By Edward Mackie, Daily Nexus, April 29, 1974
This is the second part in a series about the [UCSB] Campus Lagoon.
Captain Van Dorous was impatient. The wood was running out. Since 1870, Van Dorous and his crew of Jamaican Blacks had decimated the oak groves around Campus Point to fuel their iron blubber kettles. The Captain had established a profitable whaling station at the present location of Goleta Beach.
Successors of Nicolas Den (owner of the property) continued ravaging grove after grove. His sons, Gus and Alphonso, were willed by Nicolas a 15,000-acre tract encompassing the Campus Lagoon.
But Gus had been born mentally retarded and in the division of his father’s inheritance, he had been allotted the most worthless portion of all. Surprisingly, the area proved rich in asphalt and Gus died a wealthy man. (The main asphalt shaft was sunk beneath the present-day Speech and Drama building, where it remained an eyesore until 1952.) To tide over mining operations, crews had floated in log booms from the ocean and carried the timbers ashore.

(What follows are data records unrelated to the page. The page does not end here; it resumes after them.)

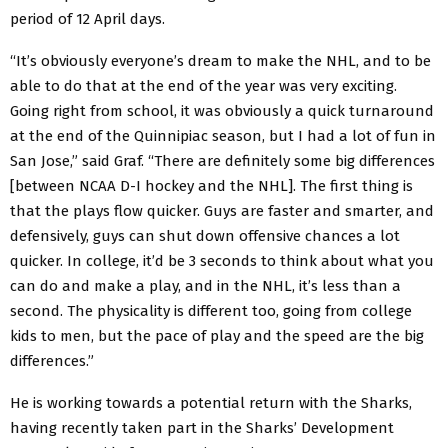
period of 12 April days.
“It’s obviously everyone’s dream to make the NHL, and to be
able to do that at the end of the year was very exciting.
Going right from school, it was obviously a quick turnaround
at the end of the Quinnipiac season, but I had a lot of fun in
San Jose,” said Graf. “There are definitely some big differences
[between NCAA D-I hockey and the NHL]. The first thing is
that the plays flow quicker. Guys are faster and smarter, and
defensively, guys can shut down offensive chances a lot
quicker. In college, it’d be 3 seconds to think about what you
can do and make a play, and in the NHL, it’s less than a
second. The physicality is different too, going from college
kids to men, but the pace of play and the speed are the big
differences.”
He is working towards a potential return with the Sharks,
having recently taken part in the Sharks’ Development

A row of cypress and eucalyptus trees separating Gus and Den’s Ranch from that of his brother still marks the boundary between Isla Vista and the University.
During the Twenties, a group of subdividers latched onto central portions of the ranch but no one could give away the campus lagoon.
Decades of erosion had worn deep gullies into the slopes of the lagoon. Mountains of asphalt tailings crowded about the current site of the UCen. Alone stood a ranch house, a barn, and the asphalt mine shaft house.
San dunes had developed in two areas around the lagoon — those arms once connected to the sea. At most, a foot of standing water filled the lagoon, and during dry months, the basin turned into a salt marsh.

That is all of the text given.